Contrairement à ce que l’on pourrait penser, les Koupot Holim sont loin de couvrir tous nos besoins en matière de santé. Muriel Bitton écrit régulièrement sur ce sujet afin d’attirer l’attention du public francophone sur les conséquences d’une absence de couverture. Et n’allez pas croire que cela ne concerne que des cas exceptionnels car en réalité, nous sommes tous concernés.

 

ASH : Pourquoi avez-vous décidé de faire de l’assurance santé privée un véritable cheval de bataille ?

Muriel Bitton : Tout d’abord parce que les francophones sont très axés assurances lorsqu’il s’agit d’habitation, d’un véhicule ou de mutuelles mais qu’ils n’ont absolument pas le réflexe qui s’impose lorsqu’il s’agit du système de santé privé, très répandu en Israël. Ils sont convaincus qu’en souscrivant aux différents modules proposés par les Koupoth ‘Holim (Mouchlam et Platinium pour la Clalith, Zahav et Chéli pour Maccabi, Adif et Si pour Méou’hédet ou encore Kessef et Zahav pour Léoumit), ils bénéficient d’une couverture optimale, alors qu’il n’en est rien ! La médecine publique israélienne est satisfaisante mais ses moyens sont limités et c’est pourquoi sur les 8,6 millions d’habitants que comptent le pays, 3,5 ont une assurance santé privée.

Ensuite parce qu’il n’existe pas en France un véritable circuit de santé privé ce qui fait que pour les francophones ce monde est un peu nouveau.
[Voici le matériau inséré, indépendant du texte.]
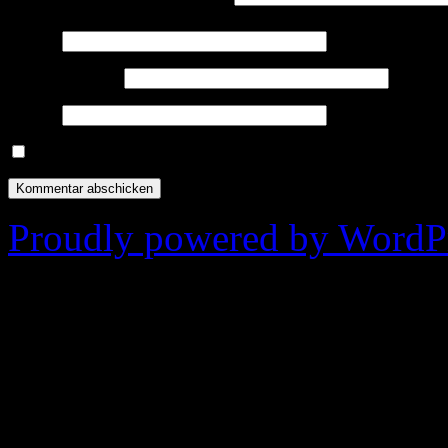
Name
*
E-Mail-Adresse
*
Website
Name, E-Mail-Adresse und Website in diesem Browser für meine
Proudly powered by WordPr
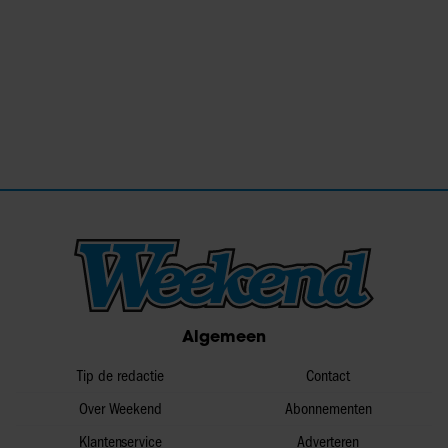
Algemeen
Tip de redactie
Contact
Over Weekend
Abonnementen
Klantenservice
Adverteren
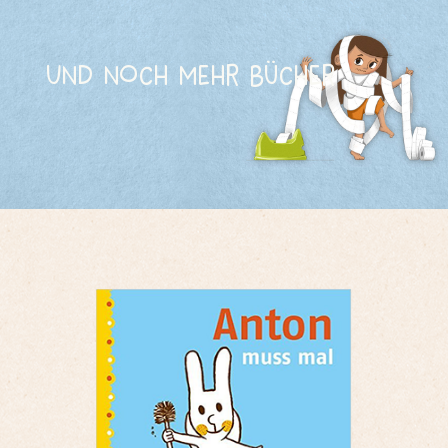
Und noch mehr Bücher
Les cliniques françaises ont certes de bons chirurgiens mais le  leur équipement est généralement moins performant que celui des hôpitaux publics sauf lorsqu’elles se spécialisent dans un domaine particulier comme l’orthopédie ou la gastroentérologie par exemple. Or, en Israël, dans la majorité des cas, c’est exactement le contraire. Les élites médicales exercent essentiellement dans le privé, notamment en raison des équipements de pointe dont les établissements privés sont pourvus et qui leur permettent d’accomplir des prouesses.
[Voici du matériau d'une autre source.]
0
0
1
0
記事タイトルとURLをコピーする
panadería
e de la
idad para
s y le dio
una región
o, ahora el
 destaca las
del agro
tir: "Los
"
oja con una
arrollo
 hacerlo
ASH : Une grande majorité des olim de France a tendance à croire que cette couverture supplémentaire n’est nécessaire qu’en cas de maladie très grave (que D. nous en préserve). S’agit-il d’une idée fausse ?

Muriel Bitton : C’est complètement faux !

Le système de santé privé israélien accompagne les assurés tout au long de leur vie et pas seulement dans des moments difficiles. Par exemple, lorsqu’une femme veut consulter le meilleur spécialiste de la fertilité, elle est contrainte de payer de sa poche parce que le choix des spécialistes que les Koupoth ‘Holim propose est plus que limité.

Ou bien encore, s’il s’avère nécessaire d’enlever un grain de beauté par exemple dans le public, bien souvent, ce sont des débutants qui pratiquent ces interventions et les cicatrices sont bien plus importantes que celles d’un praticien chevronné. Lorsqu’il s’agit de santé qui ne préfère pas être entre les mains d’une personne expérimentée ?

Quel que soit l’âge, dans notre quotidien, surtout en Israël où le système médical est très à cheval sur des examens réguliers, il est particulièrement important de pouvoir élargir les possibilités pour ne pas se retrouver le dos au mur le moment venu, face au choix d’un spécialiste par exemple ou des délais d’intervention.
ASH : Concrètement, rencontrez-vous régulièrement des cas de patients qui  se heurtent aux limites du système de santé public et pouvez-vous nous donner des exemples précis ?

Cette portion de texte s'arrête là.